START Data under study

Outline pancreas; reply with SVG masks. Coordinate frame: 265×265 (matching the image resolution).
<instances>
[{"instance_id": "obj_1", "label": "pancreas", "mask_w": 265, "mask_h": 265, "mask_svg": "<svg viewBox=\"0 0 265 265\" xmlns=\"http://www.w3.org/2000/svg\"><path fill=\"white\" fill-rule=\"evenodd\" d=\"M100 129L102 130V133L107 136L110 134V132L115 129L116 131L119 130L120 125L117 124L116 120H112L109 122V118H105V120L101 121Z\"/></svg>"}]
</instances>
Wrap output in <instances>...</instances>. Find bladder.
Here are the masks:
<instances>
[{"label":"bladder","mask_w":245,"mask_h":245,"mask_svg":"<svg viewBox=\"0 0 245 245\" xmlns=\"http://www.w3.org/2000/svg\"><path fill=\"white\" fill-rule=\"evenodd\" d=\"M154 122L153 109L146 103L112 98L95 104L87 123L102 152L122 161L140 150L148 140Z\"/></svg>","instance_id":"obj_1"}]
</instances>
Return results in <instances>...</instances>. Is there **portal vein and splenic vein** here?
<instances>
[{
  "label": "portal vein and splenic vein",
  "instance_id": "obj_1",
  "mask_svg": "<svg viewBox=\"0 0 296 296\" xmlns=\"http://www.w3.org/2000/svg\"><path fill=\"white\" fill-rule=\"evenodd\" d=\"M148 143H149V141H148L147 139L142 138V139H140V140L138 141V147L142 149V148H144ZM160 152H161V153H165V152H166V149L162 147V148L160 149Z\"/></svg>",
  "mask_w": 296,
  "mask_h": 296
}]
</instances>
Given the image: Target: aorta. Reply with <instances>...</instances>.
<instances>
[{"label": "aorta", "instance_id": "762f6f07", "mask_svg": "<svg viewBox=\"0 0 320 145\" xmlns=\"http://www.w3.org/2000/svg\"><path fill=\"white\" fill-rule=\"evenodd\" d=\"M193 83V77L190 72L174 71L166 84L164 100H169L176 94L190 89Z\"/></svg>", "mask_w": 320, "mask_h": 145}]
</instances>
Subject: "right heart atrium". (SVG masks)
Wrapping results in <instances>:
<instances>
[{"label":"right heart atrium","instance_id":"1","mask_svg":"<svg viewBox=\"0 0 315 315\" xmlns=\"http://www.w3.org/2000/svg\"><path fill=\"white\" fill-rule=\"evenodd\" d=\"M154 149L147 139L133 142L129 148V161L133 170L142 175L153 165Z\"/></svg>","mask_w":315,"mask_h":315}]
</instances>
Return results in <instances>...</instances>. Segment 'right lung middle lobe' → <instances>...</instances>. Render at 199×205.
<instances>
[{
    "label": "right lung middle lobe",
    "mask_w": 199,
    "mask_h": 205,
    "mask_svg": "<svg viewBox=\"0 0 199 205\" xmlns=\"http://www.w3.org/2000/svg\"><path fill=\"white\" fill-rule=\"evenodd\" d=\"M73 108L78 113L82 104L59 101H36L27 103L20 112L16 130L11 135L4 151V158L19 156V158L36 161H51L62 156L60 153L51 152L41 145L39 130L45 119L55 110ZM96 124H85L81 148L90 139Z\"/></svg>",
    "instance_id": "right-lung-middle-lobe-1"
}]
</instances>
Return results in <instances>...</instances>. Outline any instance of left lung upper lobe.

END Data under study

• _What needs to be done_: Reproduce the listing verbatim.

• _Completed task_:
Outline pancreas; reply with SVG masks. Coordinate frame: 265×265 (matching the image resolution).
<instances>
[{"instance_id": "obj_1", "label": "pancreas", "mask_w": 265, "mask_h": 265, "mask_svg": "<svg viewBox=\"0 0 265 265\" xmlns=\"http://www.w3.org/2000/svg\"><path fill=\"white\" fill-rule=\"evenodd\" d=\"M100 129L102 130V133L107 136L110 134V132L115 129L116 131L119 130L120 125L117 124L116 120H112L109 122V118H105V120L101 121Z\"/></svg>"}]
</instances>
Wrap output in <instances>...</instances>. Find bladder.
Here are the masks:
<instances>
[{"label":"bladder","mask_w":245,"mask_h":245,"mask_svg":"<svg viewBox=\"0 0 245 245\" xmlns=\"http://www.w3.org/2000/svg\"><path fill=\"white\" fill-rule=\"evenodd\" d=\"M154 122L153 109L146 103L112 98L95 104L87 123L102 152L122 161L140 150L148 140Z\"/></svg>","instance_id":"obj_1"}]
</instances>
Return results in <instances>...</instances>. Is there **portal vein and splenic vein** here?
<instances>
[{
  "label": "portal vein and splenic vein",
  "instance_id": "obj_1",
  "mask_svg": "<svg viewBox=\"0 0 296 296\" xmlns=\"http://www.w3.org/2000/svg\"><path fill=\"white\" fill-rule=\"evenodd\" d=\"M148 143H149V141H148L147 139L142 138V139H140V140L138 141V147L142 149V148H144ZM160 152H161V153H165V152H166V149L162 147V148L160 149Z\"/></svg>",
  "mask_w": 296,
  "mask_h": 296
}]
</instances>
Given the image: Target: aorta. Reply with <instances>...</instances>.
<instances>
[{"label": "aorta", "instance_id": "762f6f07", "mask_svg": "<svg viewBox=\"0 0 320 145\" xmlns=\"http://www.w3.org/2000/svg\"><path fill=\"white\" fill-rule=\"evenodd\" d=\"M193 83V77L190 72L174 71L166 84L164 100H169L176 94L190 89Z\"/></svg>", "mask_w": 320, "mask_h": 145}]
</instances>
Subject: "right heart atrium". (SVG masks)
Wrapping results in <instances>:
<instances>
[{"label":"right heart atrium","instance_id":"1","mask_svg":"<svg viewBox=\"0 0 315 315\" xmlns=\"http://www.w3.org/2000/svg\"><path fill=\"white\" fill-rule=\"evenodd\" d=\"M154 149L147 139L133 142L129 148V161L133 170L142 175L153 165Z\"/></svg>","mask_w":315,"mask_h":315}]
</instances>
Return results in <instances>...</instances>. Segment 'right lung middle lobe' → <instances>...</instances>. Render at 199×205.
<instances>
[{
    "label": "right lung middle lobe",
    "mask_w": 199,
    "mask_h": 205,
    "mask_svg": "<svg viewBox=\"0 0 199 205\" xmlns=\"http://www.w3.org/2000/svg\"><path fill=\"white\" fill-rule=\"evenodd\" d=\"M73 108L78 113L82 104L59 101H36L27 103L20 112L16 130L11 135L4 151V158L19 156V158L36 161H51L62 156L60 153L51 152L41 145L39 130L45 119L55 110ZM96 124H85L81 148L90 139Z\"/></svg>",
    "instance_id": "right-lung-middle-lobe-1"
}]
</instances>
Return results in <instances>...</instances>. Outline any instance of left lung upper lobe.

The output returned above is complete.